Il nativo di Tallaght combatte da professionista per la seconda volta Ryan Garner – Michele Magnesi undercard al St Mary’s, ama l’idea di mescolare aria fresca e un grande palco e vuole essere protagonista fuori un giorno.
In effetti, Jobstown BC ha già completato grandi ambizioni in termini di arena prima di diventare un pilastro degno di uno stadio.
Il ventenne potenziale del Queensberry spera di diventare il primo dei pesi massimi a cambiare pelle dove le ceneri si incontrano dai tempi del grande Muhammad Ali.
Deve prima superare il test di questo fine settimana e l’incontro del 1 agosto alla 3Arena, ma Olaniyan prende di mira l’enorme undercard Katie Taylor al Croke Park il 5 settembre.
“Mi piacerebbe essere il primo dei pesi massimi dopo Ali a combattere a Croke Park”, ha detto al Mirror il nativo di Tallaght.
“Mi piacerebbe questa opportunità. Prima ancora di salire sul ring o tirare un pugno, il mio nome sarebbe nei libri di storia.”

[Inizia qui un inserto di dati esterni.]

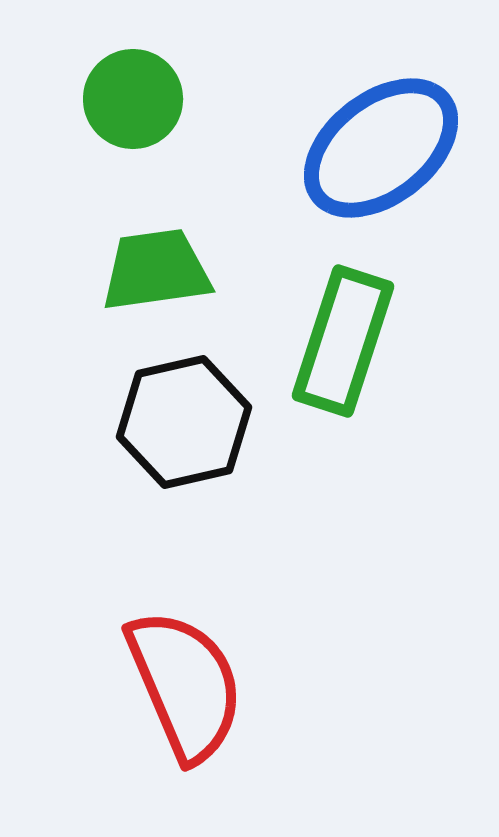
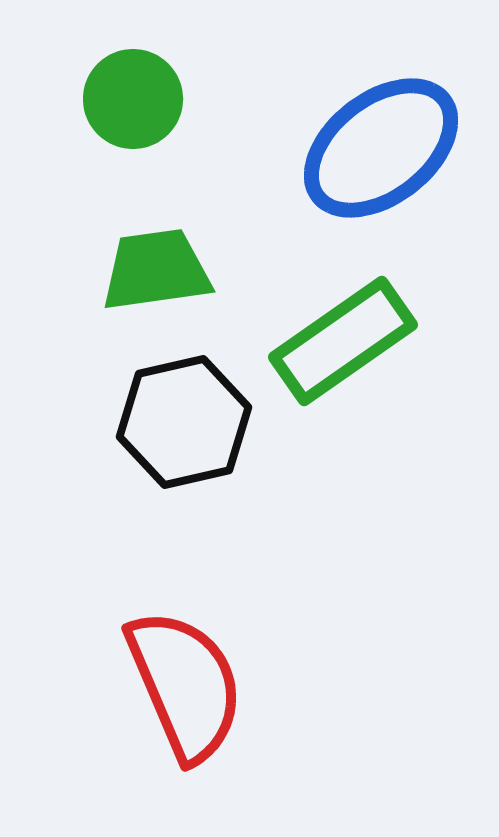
green rectangle: rotated 37 degrees clockwise
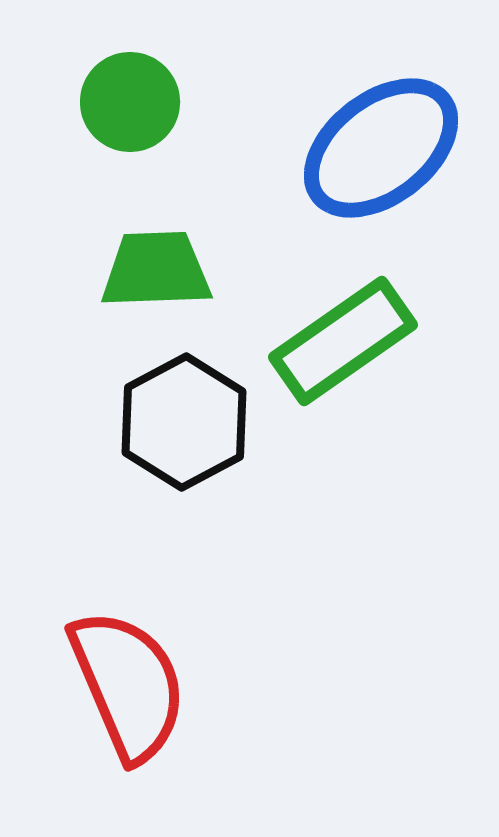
green circle: moved 3 px left, 3 px down
green trapezoid: rotated 6 degrees clockwise
black hexagon: rotated 15 degrees counterclockwise
red semicircle: moved 57 px left
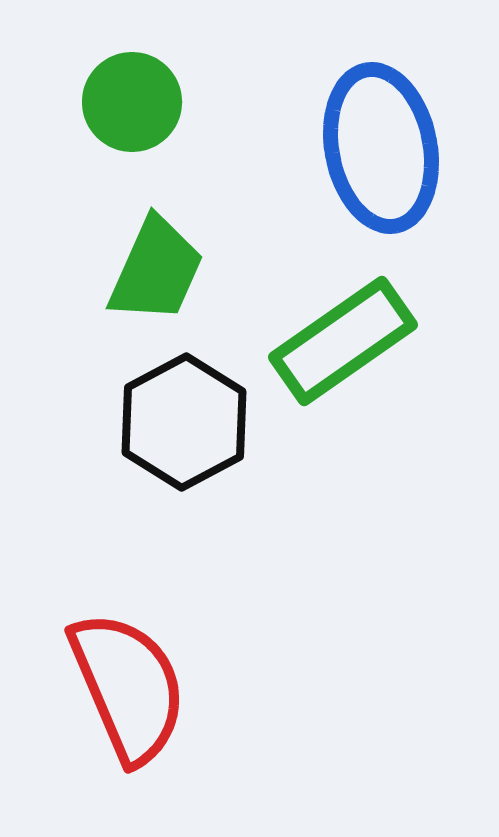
green circle: moved 2 px right
blue ellipse: rotated 63 degrees counterclockwise
green trapezoid: rotated 116 degrees clockwise
red semicircle: moved 2 px down
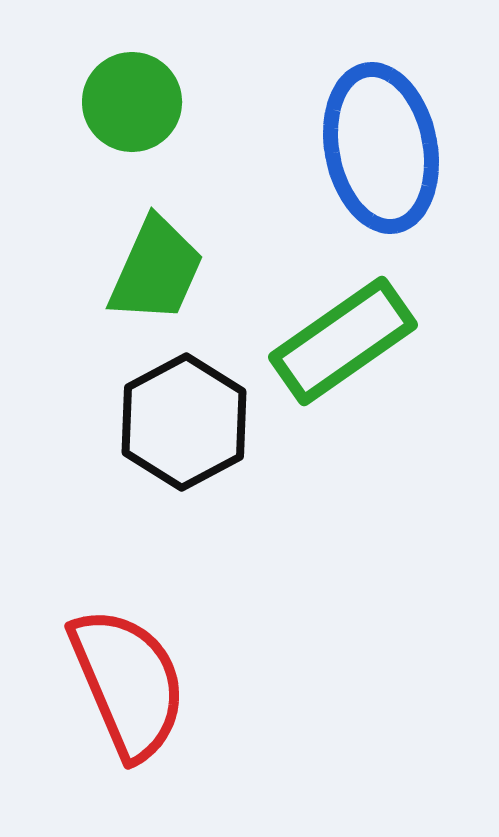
red semicircle: moved 4 px up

Il collega e sostenitore di Dublino Thomas Carty è quasi certo che entrerà nel quartier generale della GAA, ma dato che è più avanti nella sua carriera e una sfida di alto profilo da affrontare, Olaniyan, se atterrasse, sarebbe il numero uno e quindi
In quanto pugile del Queensberry, l’ex protagonista minore non è una scelta naturale nella carta Matchroom, ma è il compagno di scuderia di Taylor nella posizione di manager invernale e potrebbe quindi avere un impatto.

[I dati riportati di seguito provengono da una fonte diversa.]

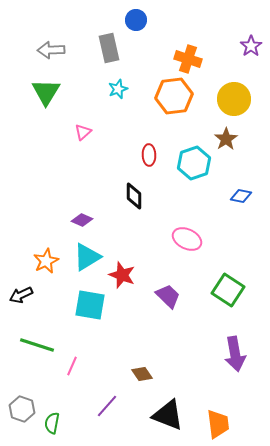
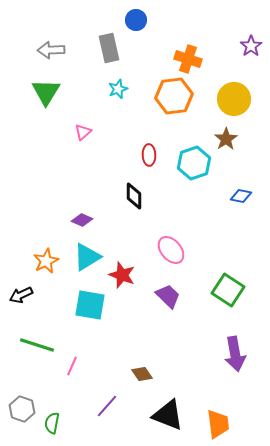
pink ellipse: moved 16 px left, 11 px down; rotated 24 degrees clockwise
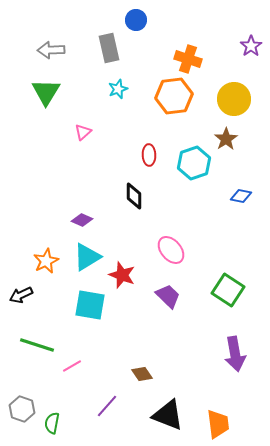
pink line: rotated 36 degrees clockwise
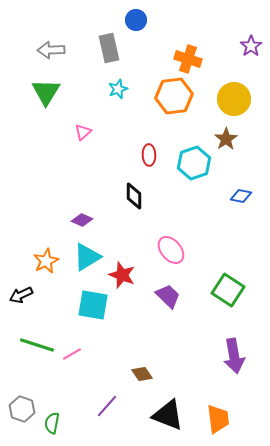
cyan square: moved 3 px right
purple arrow: moved 1 px left, 2 px down
pink line: moved 12 px up
orange trapezoid: moved 5 px up
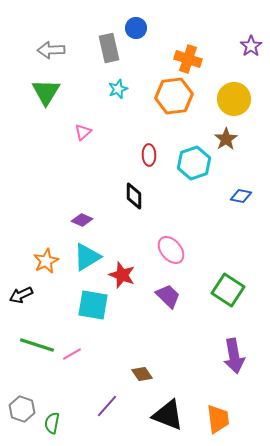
blue circle: moved 8 px down
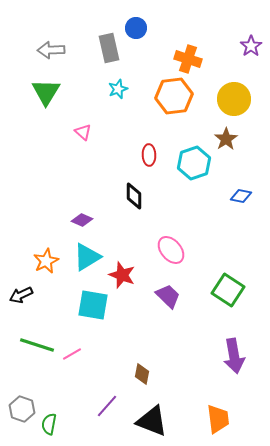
pink triangle: rotated 36 degrees counterclockwise
brown diamond: rotated 45 degrees clockwise
black triangle: moved 16 px left, 6 px down
green semicircle: moved 3 px left, 1 px down
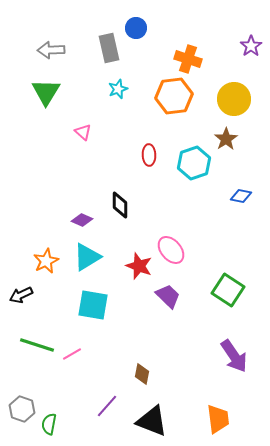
black diamond: moved 14 px left, 9 px down
red star: moved 17 px right, 9 px up
purple arrow: rotated 24 degrees counterclockwise
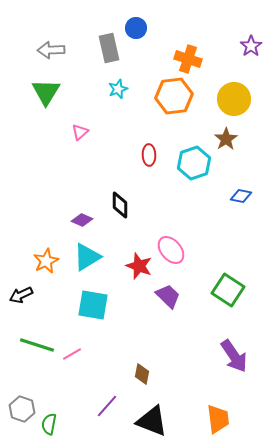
pink triangle: moved 3 px left; rotated 36 degrees clockwise
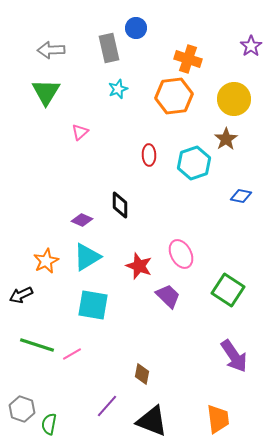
pink ellipse: moved 10 px right, 4 px down; rotated 12 degrees clockwise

Oltre a dargli potenziale accesso a una carta storica, il combattente guidato da Brian Peters è stato molto utile per l’icona irlandese.

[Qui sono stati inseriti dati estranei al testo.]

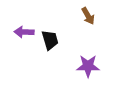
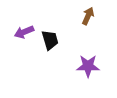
brown arrow: rotated 126 degrees counterclockwise
purple arrow: rotated 24 degrees counterclockwise
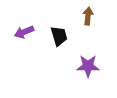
brown arrow: rotated 18 degrees counterclockwise
black trapezoid: moved 9 px right, 4 px up
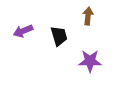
purple arrow: moved 1 px left, 1 px up
purple star: moved 2 px right, 5 px up
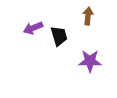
purple arrow: moved 10 px right, 3 px up
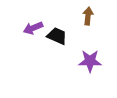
black trapezoid: moved 2 px left; rotated 50 degrees counterclockwise
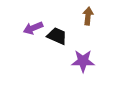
purple star: moved 7 px left
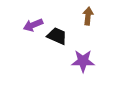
purple arrow: moved 3 px up
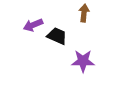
brown arrow: moved 4 px left, 3 px up
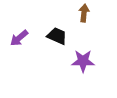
purple arrow: moved 14 px left, 13 px down; rotated 18 degrees counterclockwise
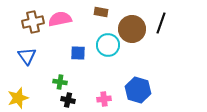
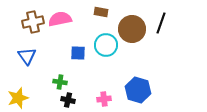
cyan circle: moved 2 px left
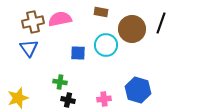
blue triangle: moved 2 px right, 8 px up
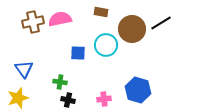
black line: rotated 40 degrees clockwise
blue triangle: moved 5 px left, 21 px down
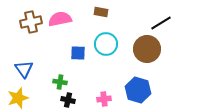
brown cross: moved 2 px left
brown circle: moved 15 px right, 20 px down
cyan circle: moved 1 px up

“Stavo cercando un allenatore ed eravamo nel Regno Unito. Katie è venuta da me, mi ha sorpreso. Lei e Brian sono saltati su un aereo e mi hanno sorpreso all’aeroporto”, ha rivelato.
“È stato fantastico ed è la persona più concreta. Era nel mio camerino a marzo e solo per avere qualcuno del genere, un’icona del genere, una persona così adorabile, non avrei potuto chiedere di meglio.
“Se mai avessi bisogno di lei, lei è lì. È dall’altra parte del telefono, non è mai lì per me. Onestamente, è bello avere qualcuno come Katie.” “Non penso che nessuno sia bravo nel promuovere i pesi massimi quanto Queensberry.”
Il manager Peters ha un forte rapporto di lavoro con Matchroom, quindi alcune sopracciglia si sono leggermente alzate quando il giovane dublinese ha firmato per il Queensberry.
È stata una scelta naturale per lui, soprattutto perché Frank Warren sembra governare la terra dei giganti.
“Sanno quello che fanno, hanno Pd e Qd sotto controllo e che momento per essere un giovane peso massimo.
“Questo è stato uno dei motivi per cui ho scelto Queensberry per i pesi massimi che hanno nel loro roster, cosa fanno e come possono spostarli.
“Li ho visti più e più volte, semplicemente andando indietro nella storia, vedi un buon potenziale cliente, una stella nascente, ed è stato mal gestito da manager e promotori, è stato spinto in una rissa troppo presto o ha nutrito quell’avversario e tutta la sua carriera è andata sprecata.
“Ma ho un buon gruppo di manager e un buon promotore che mi spinge nella giusta direzione, quindi non ho nulla di cui preoccuparmi.”